4(c) --By-laws of GEORGIA as amended effective July 18, 1990 and
presently in effect. (Designated in GEORGIA's Form 10-K for the
year ended December 31, 1990, File No. 1-6468, as Exhibit 3.)
5 --Opinion of Troutman Sanders.
12(a) --Computation of ratio of earnings to fixed charges.
12(b) --Computation of ratio of earnings to fixed charges plus preferred
dividend requirements.
15 --Letter re unaudited interim financial information.
23(a) --Consent of Balch & Bingham. (The consent of Troutman Sanders is
contained in Exhibit 5.)
23(b) --Consent of Arthur Andersen LLP.
24 --Powers of Attorney and resolution.
25 --Statement on Form T-1 of Chemical Bank, as Trustee.
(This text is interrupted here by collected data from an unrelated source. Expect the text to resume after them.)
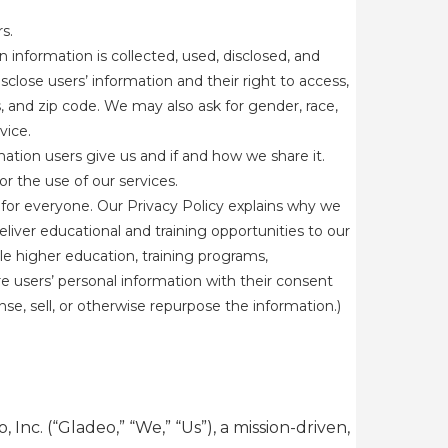
s.
information is collected, used, disclosed, and
sclose users’ information and their right to access,
s, and zip code. We may also ask for gender, race,
rvice.
mation users give us and if and how we share it.
r the use of our services.
for everyone. Our Privacy Policy explains why we
eliver educational and training opportunities to our
le higher education, training programs,
e users’ personal information with their consent
e, sell, or otherwise repurpose the information.)
Inc. (“Gladeo,” “We,” “Us”), a mission-driven,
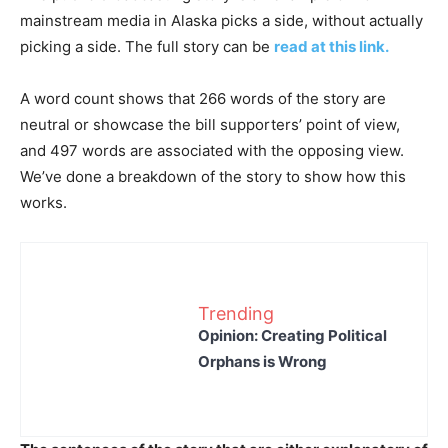
mainstream media in Alaska picks a side, without actually
picking a side. The full story can be
read at this link.
A word count shows that 266 words of the story are
neutral or showcase the bill supporters’ point of view,
and 497 words are associated with the opposing view.
We’ve done a breakdown of the story to show how this
works.
Trending
Opinion: Creating Political
Orphans is Wrong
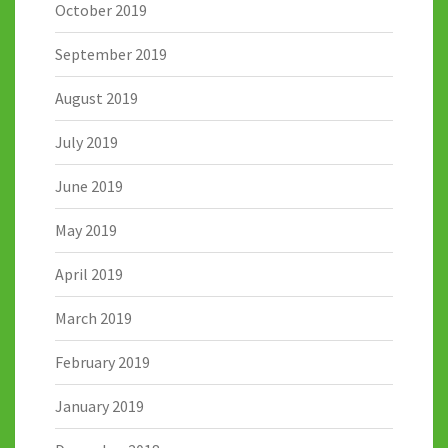
October 2019
September 2019
August 2019
July 2019
June 2019
May 2019
April 2019
March 2019
February 2019
January 2019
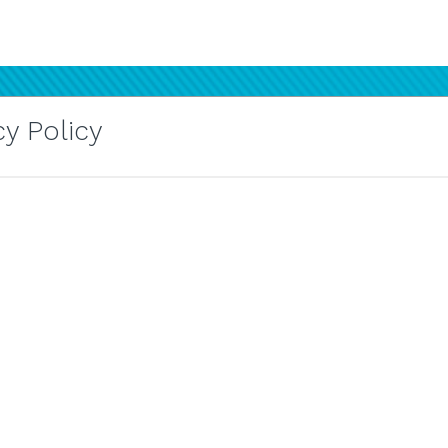
y Policy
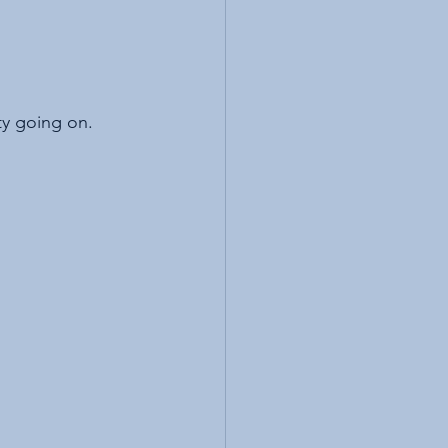
ity going on. 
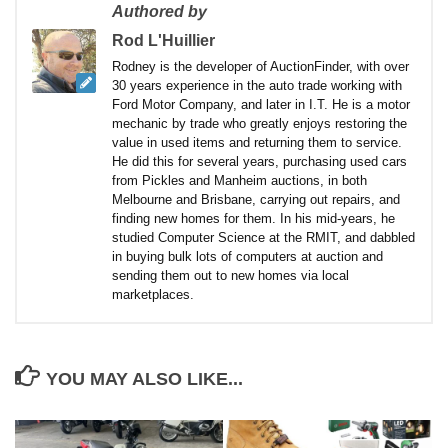
Authored by
Rod L'Huillier
Rodney is the developer of AuctionFinder, with over
30 years experience in the auto trade working with
Ford Motor Company, and later in I.T. He is a motor
mechanic by trade who greatly enjoys restoring the
value in used items and returning them to service.
He did this for several years, purchasing used cars
from Pickles and Manheim auctions, in both
Melbourne and Brisbane, carrying out repairs, and
finding new homes for them. In his mid-years, he
studied Computer Science at the RMIT, and dabbled
in buying bulk lots of computers at auction and
sending them out to new homes via local
marketplaces.
YOU MAY ALSO LIKE...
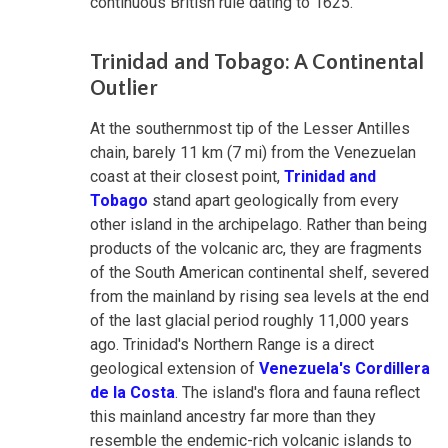
continuous British rule dating to 1625.
Trinidad and Tobago: A Continental
Outlier
At the southernmost tip of the Lesser Antilles
chain, barely 11 km (7 mi) from the Venezuelan
coast at their closest point,
Trinidad and
Tobago
stand apart geologically from every
other island in the archipelago. Rather than being
products of the volcanic arc, they are fragments
of the South American continental shelf, severed
from the mainland by rising sea levels at the end
of the last glacial period roughly 11,000 years
ago. Trinidad's Northern Range is a direct
geological extension of
Venezuela's Cordillera
de la Costa
. The island's flora and fauna reflect
this mainland ancestry far more than they
resemble the endemic-rich volcanic islands to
Exhibits listed above which have heretofore been filed with the
Securities and Exchange Commission and which were designated as noted above
are hereby incorporated herein by reference and made a part hereof with the
same effect as if filed herewith.
_______________
* To be subsequently filed or incorporated by reference.
Item 17. Undertakings.
(a) Undertaking related to Rule 415 offering:
The undersigned registrant hereby undertakes:
(1) To file, during any period in which offers or sales
are being made, a post-effective amendment to this registration
statement:
(i) To include any prospectus required by Section
10(a)(3) of the Securities Act of 1933;
(ii) To reflect in the prospectus any facts or events
arising after the effective date of the registration
statement (or the most recent post-effective amendment
thereof) which, individually or in the aggregate, represent
a fundamental change in the information set forth in the
registration statement. Notwithstanding the foregoing, any
increase or decrease in volume of securities offered (if the
total dollar value of securities offered would not exceed
that which was registered) and any deviation from the low or
high end of the estimated maximum offering range may be
<PAGE>
reflected in the form of prospectus filed with the
Commission pursuant to Rule 424(b) if, in the aggregate, the
changes in volume and price represent no more than a 20%
change in the maximum aggregate offering price set forth in
the "Calculation of Registration Fee" table in the effective
registration statement;
(iii) To include any material information with respect
to the plan of distribution not previously disclosed in the
registration statement or any material change to such
information in the registration statement;
Provided, however, that paragraphs (a)(1)(i) and (a)(1)(ii)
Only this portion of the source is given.